#### SOURCE INFORMATION ####
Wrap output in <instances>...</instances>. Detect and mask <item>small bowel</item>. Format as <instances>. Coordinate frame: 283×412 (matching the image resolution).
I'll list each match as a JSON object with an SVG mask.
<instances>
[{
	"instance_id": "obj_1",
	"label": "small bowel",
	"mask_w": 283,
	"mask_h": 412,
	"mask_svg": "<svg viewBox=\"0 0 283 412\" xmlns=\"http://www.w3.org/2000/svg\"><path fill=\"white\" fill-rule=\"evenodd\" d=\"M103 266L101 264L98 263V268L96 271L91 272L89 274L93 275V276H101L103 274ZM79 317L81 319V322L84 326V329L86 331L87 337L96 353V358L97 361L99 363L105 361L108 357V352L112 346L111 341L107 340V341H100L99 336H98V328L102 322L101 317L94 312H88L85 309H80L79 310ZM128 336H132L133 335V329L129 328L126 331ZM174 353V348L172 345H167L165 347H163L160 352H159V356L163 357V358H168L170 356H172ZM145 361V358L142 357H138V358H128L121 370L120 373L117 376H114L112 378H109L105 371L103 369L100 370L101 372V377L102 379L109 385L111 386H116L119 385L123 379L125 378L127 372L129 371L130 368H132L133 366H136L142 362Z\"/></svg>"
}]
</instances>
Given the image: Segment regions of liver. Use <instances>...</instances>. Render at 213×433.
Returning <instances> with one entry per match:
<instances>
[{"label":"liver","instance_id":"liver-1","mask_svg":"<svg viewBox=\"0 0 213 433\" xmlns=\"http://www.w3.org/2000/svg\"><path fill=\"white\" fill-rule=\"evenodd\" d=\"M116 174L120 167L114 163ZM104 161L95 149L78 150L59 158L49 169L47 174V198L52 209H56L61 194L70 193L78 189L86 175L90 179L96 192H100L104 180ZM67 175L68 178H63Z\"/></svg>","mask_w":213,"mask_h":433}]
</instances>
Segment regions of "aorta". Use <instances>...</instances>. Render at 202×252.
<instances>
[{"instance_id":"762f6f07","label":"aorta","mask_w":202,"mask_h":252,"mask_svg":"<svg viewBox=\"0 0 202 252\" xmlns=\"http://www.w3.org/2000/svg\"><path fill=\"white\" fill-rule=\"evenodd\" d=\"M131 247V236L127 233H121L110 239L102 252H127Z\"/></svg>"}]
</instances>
####
● PROBLEM DESCRIPTION: Recopy the records without any alteration.

● TASK RESULT:
Wrap output in <instances>...</instances>. Detect and mask <item>small bowel</item>. Format as <instances>. Coordinate frame: 283×412 (matching the image resolution).
I'll list each match as a JSON object with an SVG mask.
<instances>
[{
	"instance_id": "obj_1",
	"label": "small bowel",
	"mask_w": 283,
	"mask_h": 412,
	"mask_svg": "<svg viewBox=\"0 0 283 412\" xmlns=\"http://www.w3.org/2000/svg\"><path fill=\"white\" fill-rule=\"evenodd\" d=\"M103 266L101 264L98 263V268L96 271L91 272L89 274L93 275V276H101L103 274ZM79 317L81 319V322L84 326V329L86 331L87 337L96 353V358L97 361L99 363L105 361L108 357V352L112 346L111 341L107 340V341H100L99 336H98V328L102 322L101 317L94 312H88L85 309H80L79 310ZM128 336H132L133 335V329L129 328L126 331ZM174 353V348L172 345H167L165 347H163L160 352H159V356L163 357V358H168L170 356H172ZM145 361V358L142 357H138V358H128L121 370L120 373L117 376H114L112 378H109L105 371L103 369L100 370L101 372V377L102 379L109 385L111 386H116L119 385L123 379L125 378L127 372L129 371L130 368H132L133 366H136L142 362Z\"/></svg>"
}]
</instances>
Given the image: Segment regions of liver. Use <instances>...</instances>. Render at 213×433.
Returning <instances> with one entry per match:
<instances>
[{"label":"liver","instance_id":"liver-1","mask_svg":"<svg viewBox=\"0 0 213 433\" xmlns=\"http://www.w3.org/2000/svg\"><path fill=\"white\" fill-rule=\"evenodd\" d=\"M116 174L120 167L114 163ZM104 161L95 149L78 150L59 158L49 169L47 174V198L52 209H56L61 194L70 193L78 189L86 175L90 179L96 192H100L104 180ZM67 175L68 178H63Z\"/></svg>","mask_w":213,"mask_h":433}]
</instances>
Segment regions of "aorta". Use <instances>...</instances>. Render at 202×252.
<instances>
[{"instance_id":"762f6f07","label":"aorta","mask_w":202,"mask_h":252,"mask_svg":"<svg viewBox=\"0 0 202 252\" xmlns=\"http://www.w3.org/2000/svg\"><path fill=\"white\" fill-rule=\"evenodd\" d=\"M131 247V236L127 233H121L110 239L102 252H127Z\"/></svg>"}]
</instances>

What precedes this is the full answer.